Current Trends in Biomedical Publishing and Bioinformatics: November 2009

Sunday, 22 November 2009

Impact Factors - the story goes on, and on...

"I first mentioned the idea of an Impact Factor (IF) in Science in 1955. With support from the National Institutes of Health, the experimental Genetics Citation Index was published, and that led to the 1961 publication of the Science Citation Index." Little did Eugene Garfield realise that journal-based IF's would still be a sourse of heated debate in the second decade of the 21st Century.

In a recent article in PLoS One, Cameron Neylon and Shirley Wu examine the case for article-based metrics and find them wanting. In their concluding remarks, they state that:

"Indeed, the fundamental problem of which paper to read can also have different contexts. Which new papers are relevant to you? Which papers should you read if you are going to pursue research question X? Which papers do you need to read before submitting your paper?"

Quite so, but I suspect that the main influencers in each of these three circumstances are: the title of the article; the name of the author(s) and the aims and scope of the journal, respectively.

IF's matter for assessment purposes, but relevance is a personal thing, not something that can be measured by the wisdom of crowds.

Current Trends in Biomedical Publishing and Bioinformatics: November 2009

Wednesday, 18 November 2009

Are informatics tools too difficult to use?

A new RIN report, entitled "Patterns of information use and exchange: case studies of researchers in the life sciences" highlights that fact that, although different, all of the areas studied show very compex patterns of information use. Despite this, many of the groups studied used only a fraction of the information sources and tools available to them - one of the reasons given being that they just didn't have the time to learn how to use them effectively...!

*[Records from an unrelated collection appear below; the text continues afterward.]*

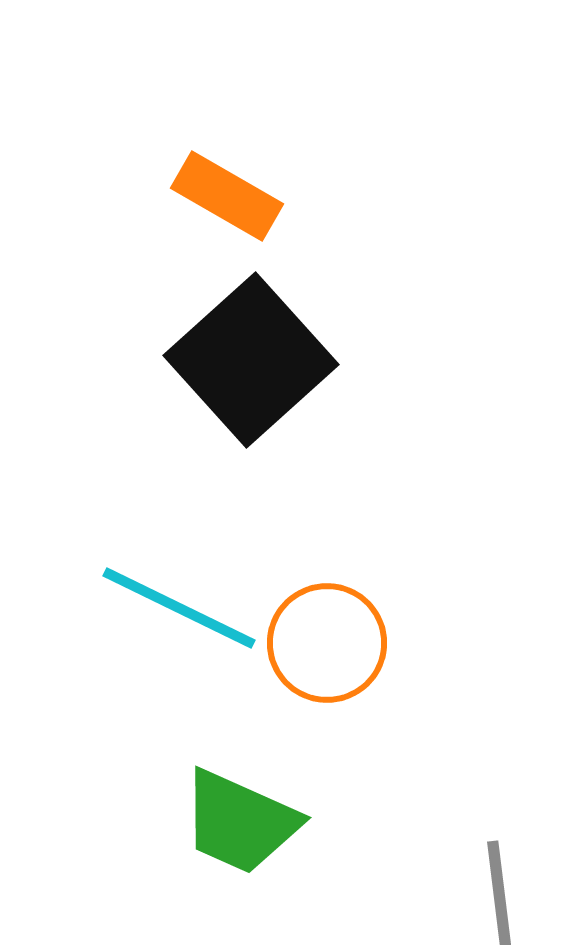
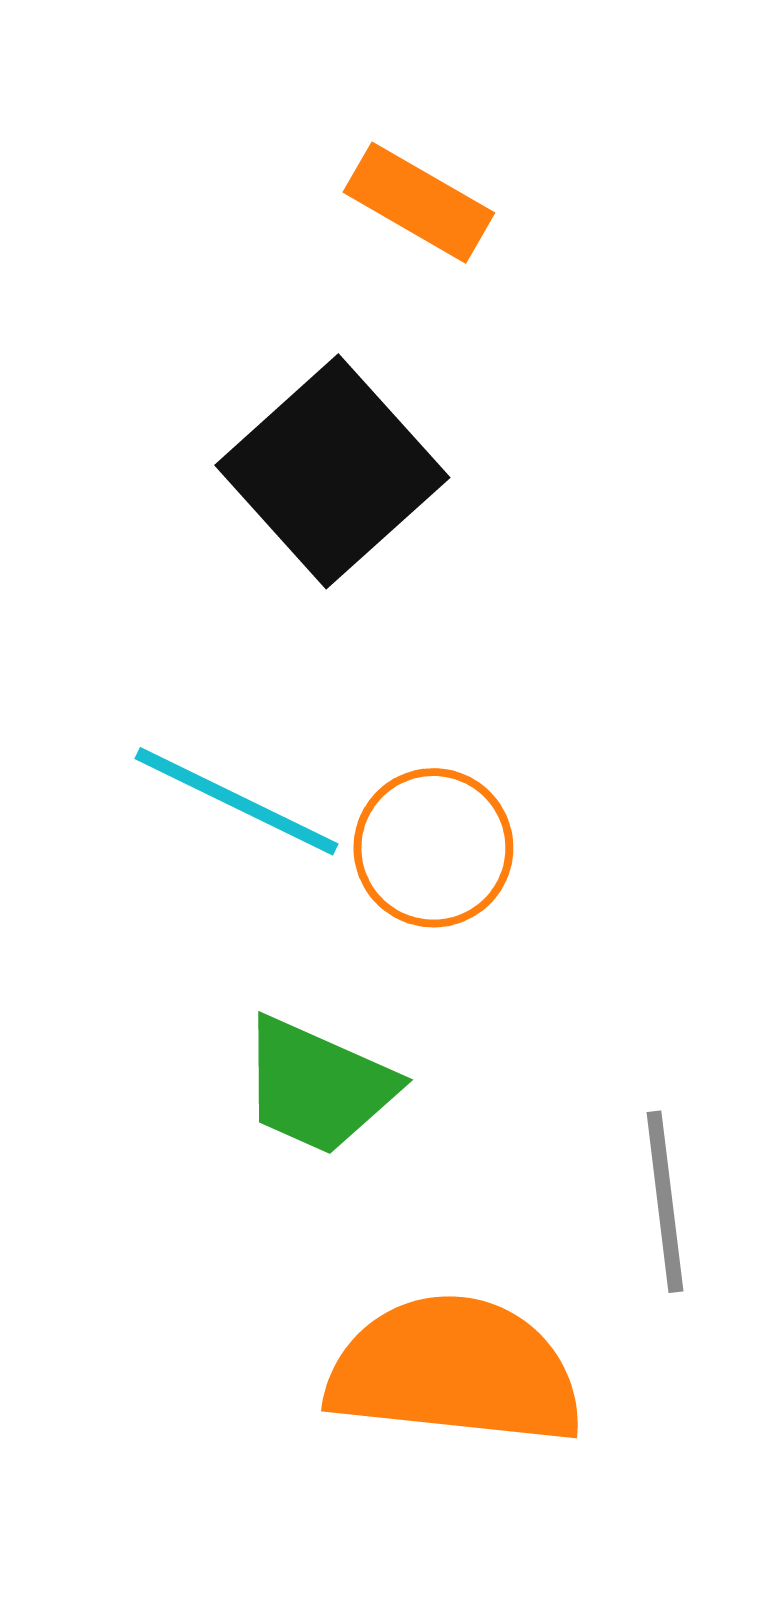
orange rectangle: (227, 196) -> (419, 203), moved

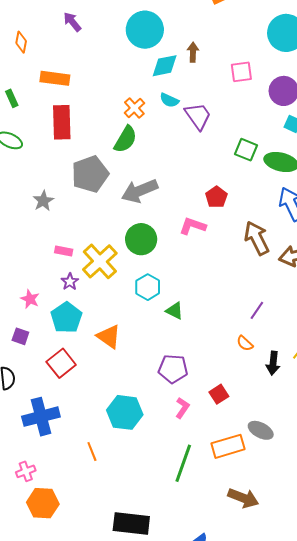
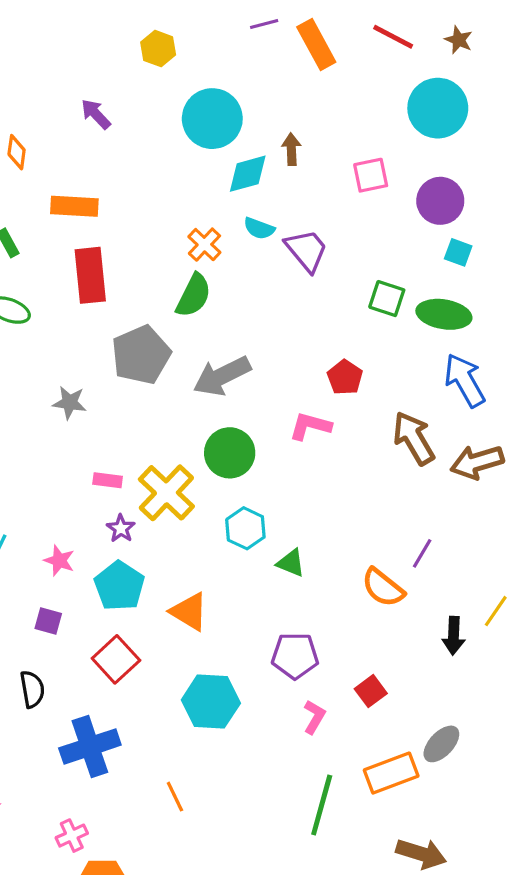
gray star: (43, 201) -> (70, 403), turned -30
orange semicircle: (245, 343) -> (383, 588), moved, size x1.6
cyan hexagon: (125, 412) -> (211, 702), moved
gray ellipse: (261, 430) -> (441, 744), turned -70

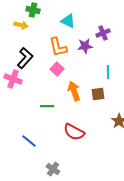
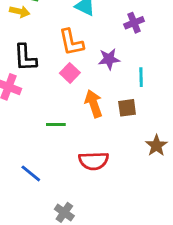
purple star: (85, 46) -> (109, 59), moved
black L-shape: (25, 58) -> (25, 58), turned 135
red semicircle: (74, 132) -> (94, 161), turned -30

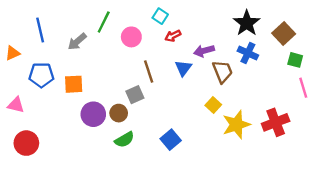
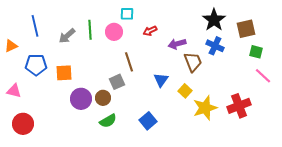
cyan square: (160, 16) -> (127, 14), moved, turned -32
green line: (104, 22) -> (90, 30), moved, turned -30
brown square: (284, 33) -> (246, 29), turned 30
blue triangle: (183, 68) -> (161, 80), moved
pink line: (303, 88) -> (263, 76), turned -30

Current Trends in Biomedical Publishing and Bioinformatics: November 2009

Monday, 16 November 2009

Putting data on the page

I was interested to see the article "Predicting new molecular targets for known drugs" in this weeks Nature. It is a good advertisement not only for "open data", but also on how additional functionality could be added to journal articles in the future. The idea that drugs can be "magic bullets", with incredible specificity in search out a unique target turns out not to be a biologically achievable goal. Chemicals inevitably interact with a variety of targets, producing desired, undesired and unexpected effects. Some of this information is buried in the literature, much has been mined and assembled into curated public and proprietary databases. There is much to be gained by linking this information and visualizing it as a network of interactions. There are some examples in the article, and there are companies such as Ingenuity and GeneGo who do this on a commercial basis, and also develop sophisticated viewing software. Others such as Symyx and Thomson Reuters Prous simply market the data. But wouldn't it be better if the abstraction and visualization of this type of information was an integral part of the publishing process?